An order-processing service consumes messages from an Amazon SQS Standard queue using a custom worker. During traffic spikes, the worker occasionally times out after performing some work but before acknowledging the message, so SQS redelivers it and it may be processed again.
You also observe that a small set of “poison” messages always fail validation.
What change most directly improves resilience by (1) preventing poison messages from retrying indefinitely and (2) avoiding duplicate side effects caused by legitimate retries?
Trap 1: Increase the SQS visibility timeout and, when validation fails,…
Increasing visibility reduces redelivery temporarily, but it does not implement a poison-message quarantine strategy. Deleting invalid messages immediately removes evidence and prevents systematic handling (for example, inspection or correction) of the poison messages.
Trap 2: Move to SNS topics with subscriptions and rely on SNS to provide…

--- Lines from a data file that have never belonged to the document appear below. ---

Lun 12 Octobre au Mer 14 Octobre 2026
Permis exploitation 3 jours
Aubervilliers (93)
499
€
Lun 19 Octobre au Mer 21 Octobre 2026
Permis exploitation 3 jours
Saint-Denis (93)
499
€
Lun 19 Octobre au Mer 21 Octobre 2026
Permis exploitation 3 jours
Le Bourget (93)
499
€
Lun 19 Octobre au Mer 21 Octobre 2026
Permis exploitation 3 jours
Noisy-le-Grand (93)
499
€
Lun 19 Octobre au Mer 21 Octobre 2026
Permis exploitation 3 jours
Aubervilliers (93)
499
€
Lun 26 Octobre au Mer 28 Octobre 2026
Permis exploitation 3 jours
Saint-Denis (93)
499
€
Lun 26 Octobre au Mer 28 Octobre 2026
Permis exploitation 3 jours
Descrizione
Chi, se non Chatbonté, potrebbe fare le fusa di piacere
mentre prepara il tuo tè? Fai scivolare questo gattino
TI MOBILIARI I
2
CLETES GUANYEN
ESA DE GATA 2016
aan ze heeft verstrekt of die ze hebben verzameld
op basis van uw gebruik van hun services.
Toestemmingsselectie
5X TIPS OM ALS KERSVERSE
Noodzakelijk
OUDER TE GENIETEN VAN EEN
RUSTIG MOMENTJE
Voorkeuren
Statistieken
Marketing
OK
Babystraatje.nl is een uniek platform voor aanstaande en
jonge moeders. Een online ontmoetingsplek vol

SNS does not provide exactly-once delivery guarantees. Duplicate deliveries can still occur due to retries and downstream failures, so you still need an idempotency strategy to protect side effects.

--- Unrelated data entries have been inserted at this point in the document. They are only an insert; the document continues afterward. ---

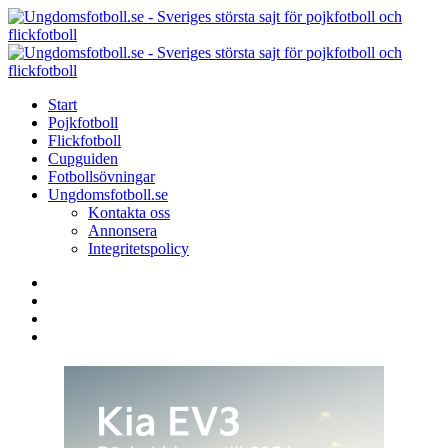
Menu
Search
Menu
U
-
S
Start
s
Pojkfotboll
s
Flickfotboll
f
Cupguiden
p
Fotbollsövningar
o
Ungdomsfotboll.se
f
Kontakta oss
Annonsera
Integritetspolicy
Search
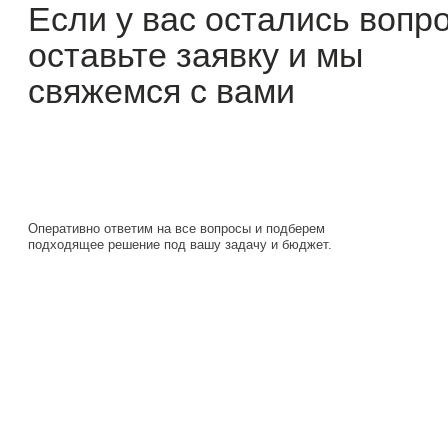
Оперативно ответим на все вопросы и подберем
подходящее решение под вашу задачу и бюджет.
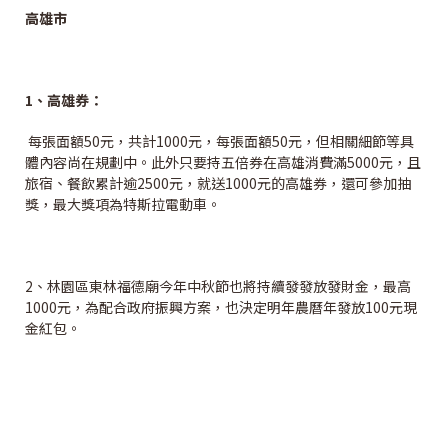
高雄市
1
、高雄券：
每張面額50元，共計1000元，每張面額50元，但相關細節等具
體內容尚在規劃中。此外只要持五倍券在高雄消費滿5000元，且
旅宿、餐飲累計逾2500元，就送1000元的高雄券，還可參加抽
獎，最大獎項為特斯拉電動車。
2、林園區東林福德廟今年中秋節也將持續發發放發財金，最高
1000元，為配合政府振興方案，也決定明年農曆年發放100元現
金紅包。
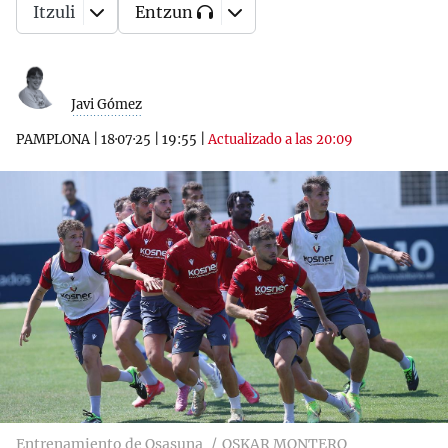
Itzuli
Entzun
Javi Gómez
PAMPLONA
|
18·07·25
|
19:55
|
Actualizado a las 20:09
Entrenamiento de Osasuna
OSKAR MONTERO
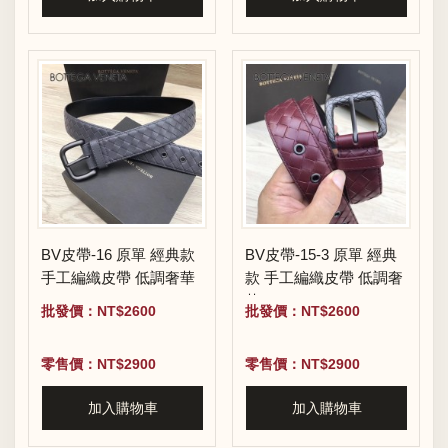
BV皮帶-16 原單 經典款
BV皮帶-15-3 原單 經典
手工編織皮帶 低調奢華
款 手工編織皮帶 低調奢
華
批發價：NT$2600
批發價：NT$2600
零售價：NT$2900
零售價：NT$2900
加入購物車
加入購物車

Trap 3: Change the queue to FIFO and enable content-based deduplication,…
FIFO with content-based deduplication may reduce some duplicates, but it does not guarantee protection against duplicate side effects when the consumer times out or fails after partially processing. Poison-message retry loops still need a DLQ/redrive approach, and idempotency is still required to make processing safe under retries.
- A
Increase the SQS visibility timeout and, when validation fails, call DeleteMessage in the consumer to remove the message immediately.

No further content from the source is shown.